What is expected
Scan the data below and state how many of its lines contain the word "also", giving only the figure.

Transcribed page contents
+-------+

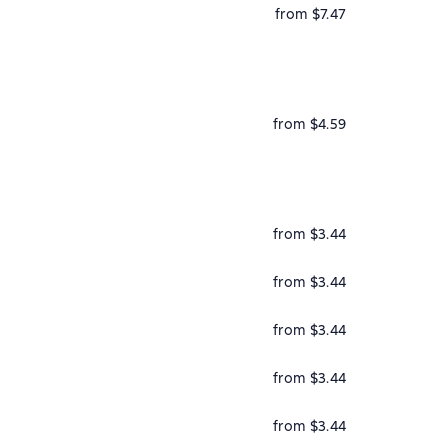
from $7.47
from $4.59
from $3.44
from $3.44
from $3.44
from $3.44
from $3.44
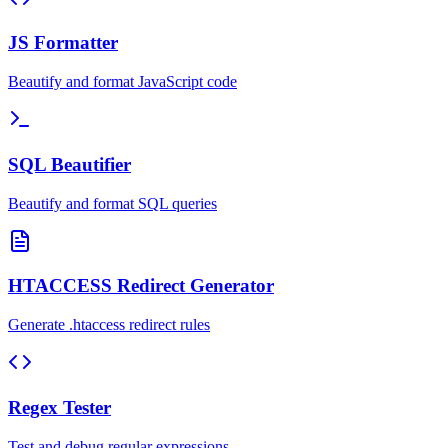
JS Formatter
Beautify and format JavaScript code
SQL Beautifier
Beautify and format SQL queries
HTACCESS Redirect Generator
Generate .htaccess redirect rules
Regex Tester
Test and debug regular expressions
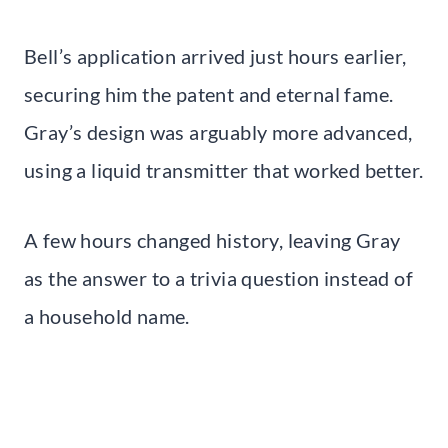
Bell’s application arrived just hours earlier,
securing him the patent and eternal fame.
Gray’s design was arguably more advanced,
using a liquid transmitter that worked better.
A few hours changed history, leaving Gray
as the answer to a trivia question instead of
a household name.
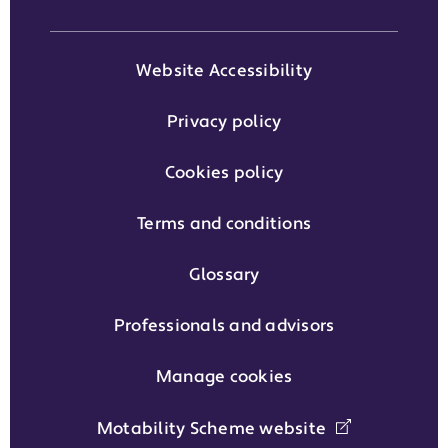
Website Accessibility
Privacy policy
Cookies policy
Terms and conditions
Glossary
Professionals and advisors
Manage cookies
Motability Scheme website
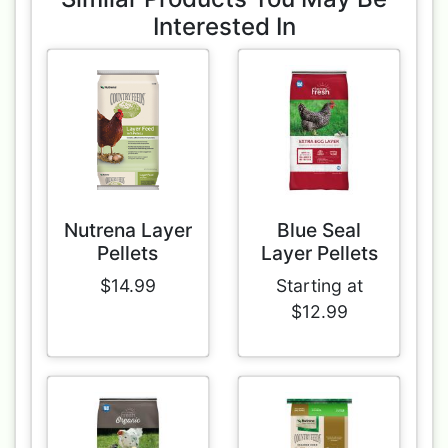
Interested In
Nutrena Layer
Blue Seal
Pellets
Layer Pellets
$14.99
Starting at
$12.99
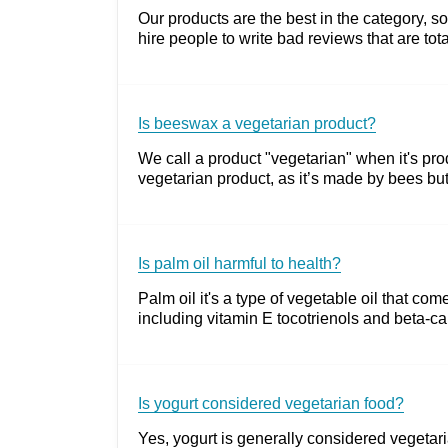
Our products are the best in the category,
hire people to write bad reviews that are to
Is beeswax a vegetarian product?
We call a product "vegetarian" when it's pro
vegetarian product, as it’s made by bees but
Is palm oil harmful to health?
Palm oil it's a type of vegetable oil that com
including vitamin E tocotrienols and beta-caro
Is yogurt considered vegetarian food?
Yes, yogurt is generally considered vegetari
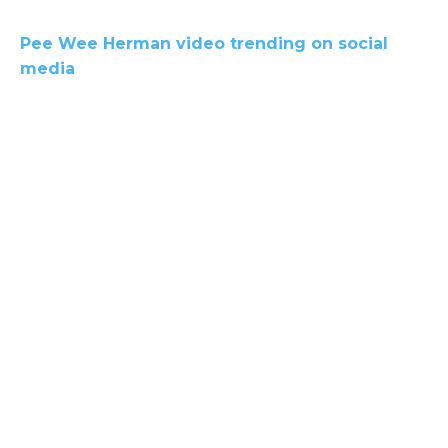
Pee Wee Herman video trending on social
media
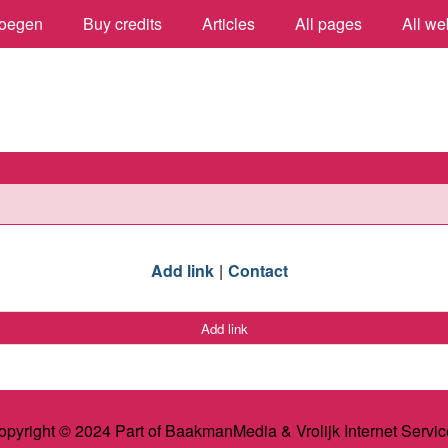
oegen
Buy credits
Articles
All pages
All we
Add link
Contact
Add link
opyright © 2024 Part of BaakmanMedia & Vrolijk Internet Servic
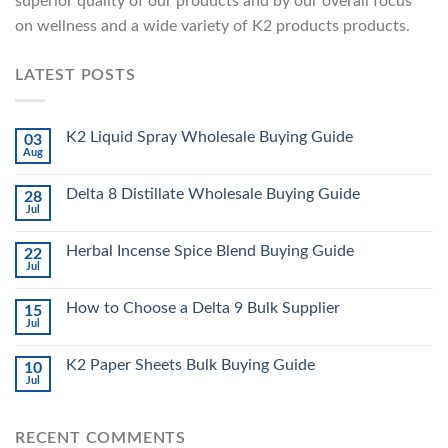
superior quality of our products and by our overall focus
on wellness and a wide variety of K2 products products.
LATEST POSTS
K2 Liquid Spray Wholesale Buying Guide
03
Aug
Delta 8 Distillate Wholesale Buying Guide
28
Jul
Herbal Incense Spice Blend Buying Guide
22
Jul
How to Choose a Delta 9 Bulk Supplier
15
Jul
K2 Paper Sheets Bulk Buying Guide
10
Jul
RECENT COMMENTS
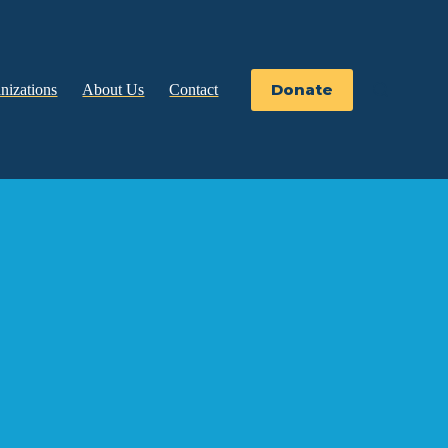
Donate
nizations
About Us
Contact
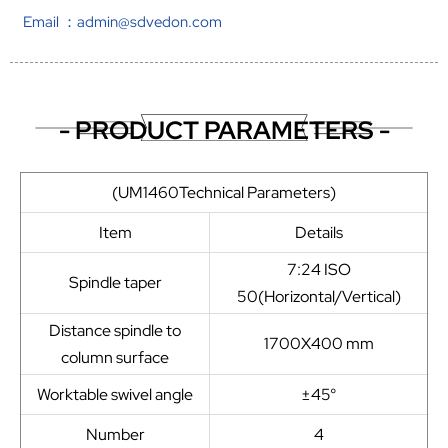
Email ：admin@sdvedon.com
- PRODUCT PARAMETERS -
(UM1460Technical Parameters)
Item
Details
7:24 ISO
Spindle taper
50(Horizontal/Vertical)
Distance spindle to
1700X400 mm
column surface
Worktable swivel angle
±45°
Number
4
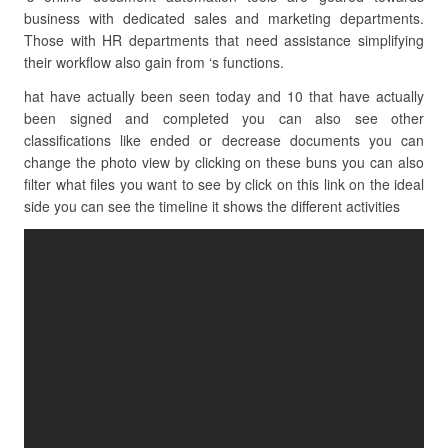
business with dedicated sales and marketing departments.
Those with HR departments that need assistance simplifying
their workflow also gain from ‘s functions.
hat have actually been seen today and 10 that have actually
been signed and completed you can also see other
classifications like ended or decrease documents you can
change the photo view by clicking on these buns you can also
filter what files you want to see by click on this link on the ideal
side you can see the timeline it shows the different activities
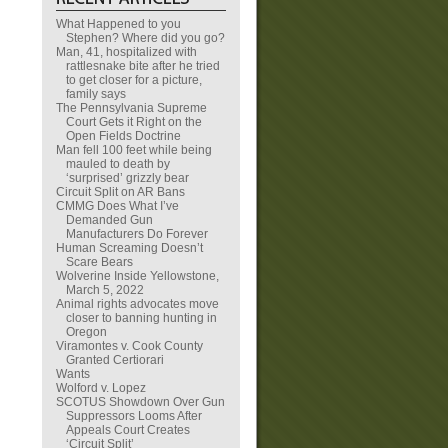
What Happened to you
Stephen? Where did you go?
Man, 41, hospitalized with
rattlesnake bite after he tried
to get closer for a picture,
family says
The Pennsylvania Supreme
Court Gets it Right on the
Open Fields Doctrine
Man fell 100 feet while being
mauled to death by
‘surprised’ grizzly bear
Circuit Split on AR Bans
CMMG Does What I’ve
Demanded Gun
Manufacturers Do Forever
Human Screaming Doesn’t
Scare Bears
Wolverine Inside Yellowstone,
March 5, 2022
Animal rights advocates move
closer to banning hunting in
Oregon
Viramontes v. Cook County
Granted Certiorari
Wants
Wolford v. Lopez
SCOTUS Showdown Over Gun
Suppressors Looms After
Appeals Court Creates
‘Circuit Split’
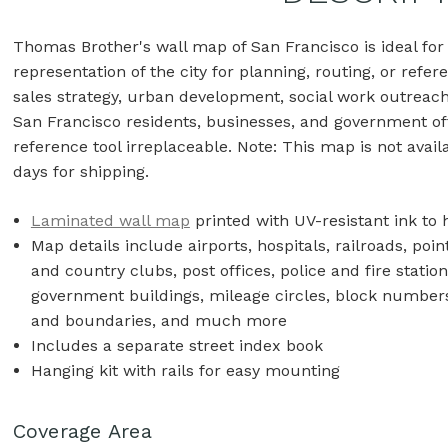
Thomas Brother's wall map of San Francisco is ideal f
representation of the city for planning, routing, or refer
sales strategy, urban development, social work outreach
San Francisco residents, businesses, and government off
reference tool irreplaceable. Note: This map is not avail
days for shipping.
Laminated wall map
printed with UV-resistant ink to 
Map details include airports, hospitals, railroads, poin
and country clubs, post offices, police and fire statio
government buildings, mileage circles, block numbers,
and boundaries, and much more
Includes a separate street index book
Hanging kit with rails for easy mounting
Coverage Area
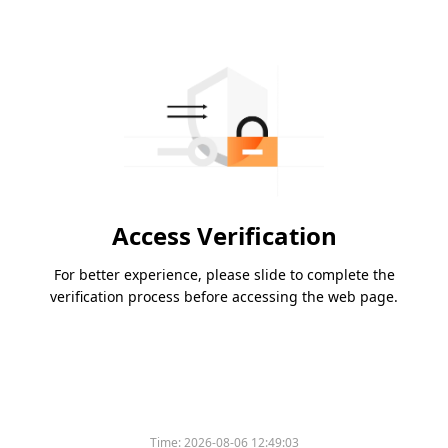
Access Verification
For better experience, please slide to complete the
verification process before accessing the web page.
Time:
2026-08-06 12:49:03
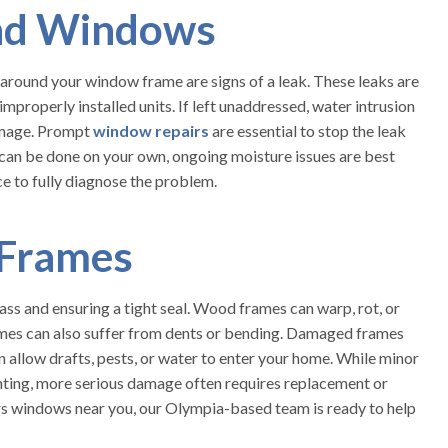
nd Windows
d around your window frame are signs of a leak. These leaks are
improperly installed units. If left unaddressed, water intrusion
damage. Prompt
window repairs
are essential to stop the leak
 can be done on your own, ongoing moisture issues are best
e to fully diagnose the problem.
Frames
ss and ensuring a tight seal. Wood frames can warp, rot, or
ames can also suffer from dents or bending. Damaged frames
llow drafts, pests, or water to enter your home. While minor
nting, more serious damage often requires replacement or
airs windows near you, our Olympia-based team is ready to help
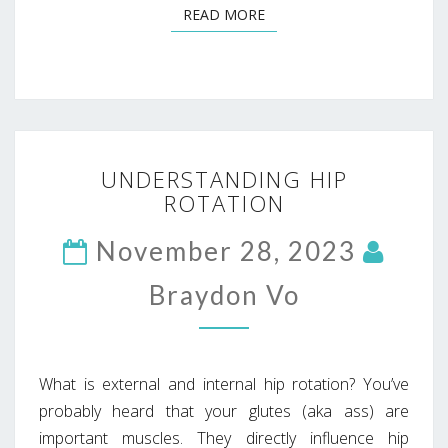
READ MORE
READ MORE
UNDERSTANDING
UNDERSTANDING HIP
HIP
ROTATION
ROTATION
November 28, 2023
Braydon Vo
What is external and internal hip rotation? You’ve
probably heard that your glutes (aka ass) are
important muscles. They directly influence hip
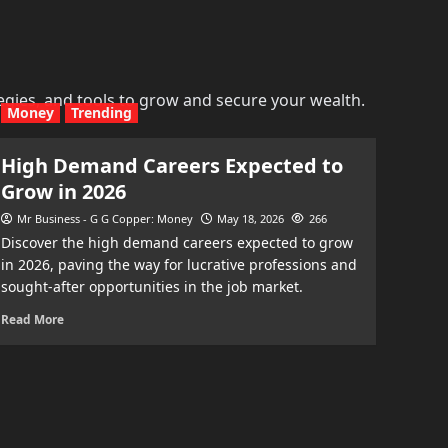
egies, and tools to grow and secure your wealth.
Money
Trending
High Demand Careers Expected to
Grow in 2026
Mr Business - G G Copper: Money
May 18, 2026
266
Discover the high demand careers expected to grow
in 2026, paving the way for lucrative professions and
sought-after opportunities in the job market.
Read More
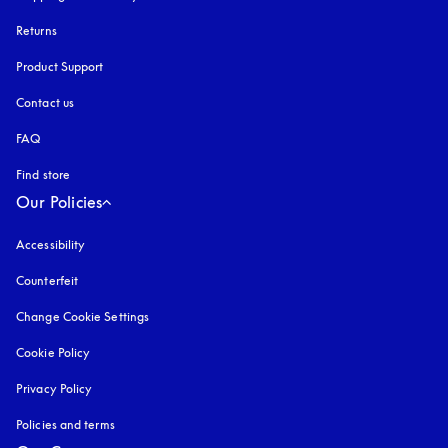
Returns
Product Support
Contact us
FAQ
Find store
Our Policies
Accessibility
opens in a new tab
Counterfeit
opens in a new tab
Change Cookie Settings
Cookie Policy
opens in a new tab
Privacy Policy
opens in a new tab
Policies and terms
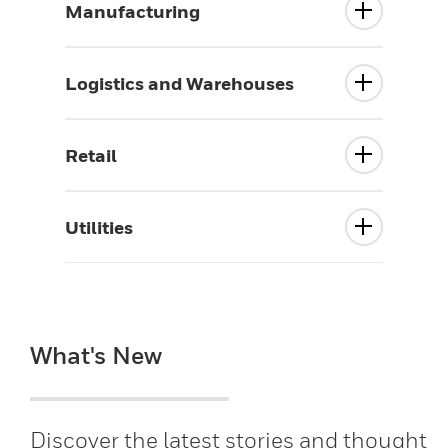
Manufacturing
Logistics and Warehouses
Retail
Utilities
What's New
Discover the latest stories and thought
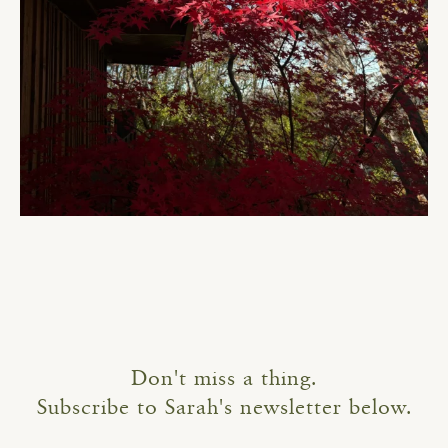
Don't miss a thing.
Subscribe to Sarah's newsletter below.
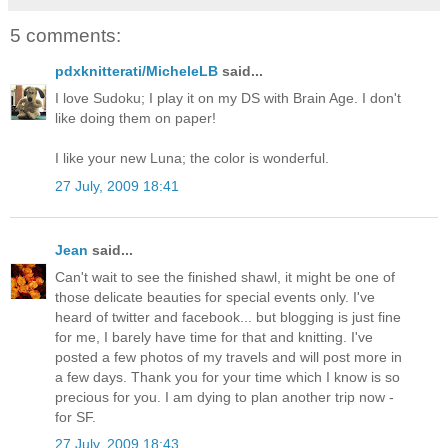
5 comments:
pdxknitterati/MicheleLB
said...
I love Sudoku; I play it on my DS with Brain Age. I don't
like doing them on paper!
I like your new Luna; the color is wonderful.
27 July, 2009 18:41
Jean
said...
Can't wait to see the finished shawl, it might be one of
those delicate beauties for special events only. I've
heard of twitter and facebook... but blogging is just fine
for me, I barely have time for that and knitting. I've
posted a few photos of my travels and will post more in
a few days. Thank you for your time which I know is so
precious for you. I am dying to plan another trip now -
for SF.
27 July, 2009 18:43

+-------+

Output for this exercise
4